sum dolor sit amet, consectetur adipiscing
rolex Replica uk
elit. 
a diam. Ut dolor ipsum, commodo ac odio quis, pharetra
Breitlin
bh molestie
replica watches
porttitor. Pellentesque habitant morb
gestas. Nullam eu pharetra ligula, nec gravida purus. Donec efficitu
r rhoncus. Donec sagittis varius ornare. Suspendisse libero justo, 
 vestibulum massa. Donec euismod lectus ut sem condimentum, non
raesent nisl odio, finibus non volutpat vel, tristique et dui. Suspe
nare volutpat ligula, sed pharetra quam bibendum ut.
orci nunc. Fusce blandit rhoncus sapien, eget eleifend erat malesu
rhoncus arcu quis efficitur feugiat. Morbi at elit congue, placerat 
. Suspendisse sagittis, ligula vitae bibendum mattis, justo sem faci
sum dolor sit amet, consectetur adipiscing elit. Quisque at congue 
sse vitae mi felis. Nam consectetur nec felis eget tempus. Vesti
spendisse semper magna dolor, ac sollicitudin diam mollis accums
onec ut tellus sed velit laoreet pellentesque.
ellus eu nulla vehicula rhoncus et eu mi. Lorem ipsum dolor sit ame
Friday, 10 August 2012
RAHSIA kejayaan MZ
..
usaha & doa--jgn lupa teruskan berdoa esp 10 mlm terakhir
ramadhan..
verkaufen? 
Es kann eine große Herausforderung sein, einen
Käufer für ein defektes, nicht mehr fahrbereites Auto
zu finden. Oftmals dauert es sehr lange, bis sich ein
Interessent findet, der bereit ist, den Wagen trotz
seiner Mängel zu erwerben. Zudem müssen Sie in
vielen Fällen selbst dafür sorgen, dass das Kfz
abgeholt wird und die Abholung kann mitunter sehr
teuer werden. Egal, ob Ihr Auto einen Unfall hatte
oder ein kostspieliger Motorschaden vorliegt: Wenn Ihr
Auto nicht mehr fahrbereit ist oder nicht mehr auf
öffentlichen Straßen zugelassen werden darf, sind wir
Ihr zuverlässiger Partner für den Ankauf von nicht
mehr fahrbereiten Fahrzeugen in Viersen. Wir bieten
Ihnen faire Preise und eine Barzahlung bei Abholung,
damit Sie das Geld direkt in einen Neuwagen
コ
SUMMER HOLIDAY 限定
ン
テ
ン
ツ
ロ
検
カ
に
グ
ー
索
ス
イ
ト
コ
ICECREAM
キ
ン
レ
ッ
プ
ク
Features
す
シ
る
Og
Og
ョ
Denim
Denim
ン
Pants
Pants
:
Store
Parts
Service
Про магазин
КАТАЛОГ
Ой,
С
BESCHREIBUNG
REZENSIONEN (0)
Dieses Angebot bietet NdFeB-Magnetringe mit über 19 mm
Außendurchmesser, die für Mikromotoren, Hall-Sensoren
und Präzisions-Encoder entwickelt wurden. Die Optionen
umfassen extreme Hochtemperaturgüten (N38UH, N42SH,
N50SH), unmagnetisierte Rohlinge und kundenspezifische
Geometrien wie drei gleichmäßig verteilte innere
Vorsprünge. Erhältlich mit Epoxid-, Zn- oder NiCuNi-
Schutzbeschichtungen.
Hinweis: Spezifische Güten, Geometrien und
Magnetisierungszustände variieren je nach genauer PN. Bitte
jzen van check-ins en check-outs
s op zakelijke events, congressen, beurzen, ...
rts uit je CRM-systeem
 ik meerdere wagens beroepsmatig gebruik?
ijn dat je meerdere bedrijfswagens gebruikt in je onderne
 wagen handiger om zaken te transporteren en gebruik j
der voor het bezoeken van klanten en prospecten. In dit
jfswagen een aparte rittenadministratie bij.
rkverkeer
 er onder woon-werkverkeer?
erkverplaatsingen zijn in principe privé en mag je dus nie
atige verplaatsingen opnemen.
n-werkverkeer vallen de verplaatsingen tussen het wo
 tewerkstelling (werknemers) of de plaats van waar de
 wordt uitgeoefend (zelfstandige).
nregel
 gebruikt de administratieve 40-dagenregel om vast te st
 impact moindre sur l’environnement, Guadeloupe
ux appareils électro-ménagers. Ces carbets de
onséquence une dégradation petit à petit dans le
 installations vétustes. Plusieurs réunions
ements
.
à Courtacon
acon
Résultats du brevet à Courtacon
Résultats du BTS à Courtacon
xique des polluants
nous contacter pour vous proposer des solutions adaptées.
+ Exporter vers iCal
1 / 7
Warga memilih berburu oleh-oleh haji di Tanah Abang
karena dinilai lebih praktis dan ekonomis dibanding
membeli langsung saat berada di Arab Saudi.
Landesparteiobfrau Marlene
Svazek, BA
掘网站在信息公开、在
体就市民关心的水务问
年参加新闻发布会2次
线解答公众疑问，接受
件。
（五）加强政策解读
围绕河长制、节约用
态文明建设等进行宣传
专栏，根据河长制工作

________________________

* [Task details]: Answer with one number, namely how many lines in the records contain the string "pharetra".

* [Exercise output]: 3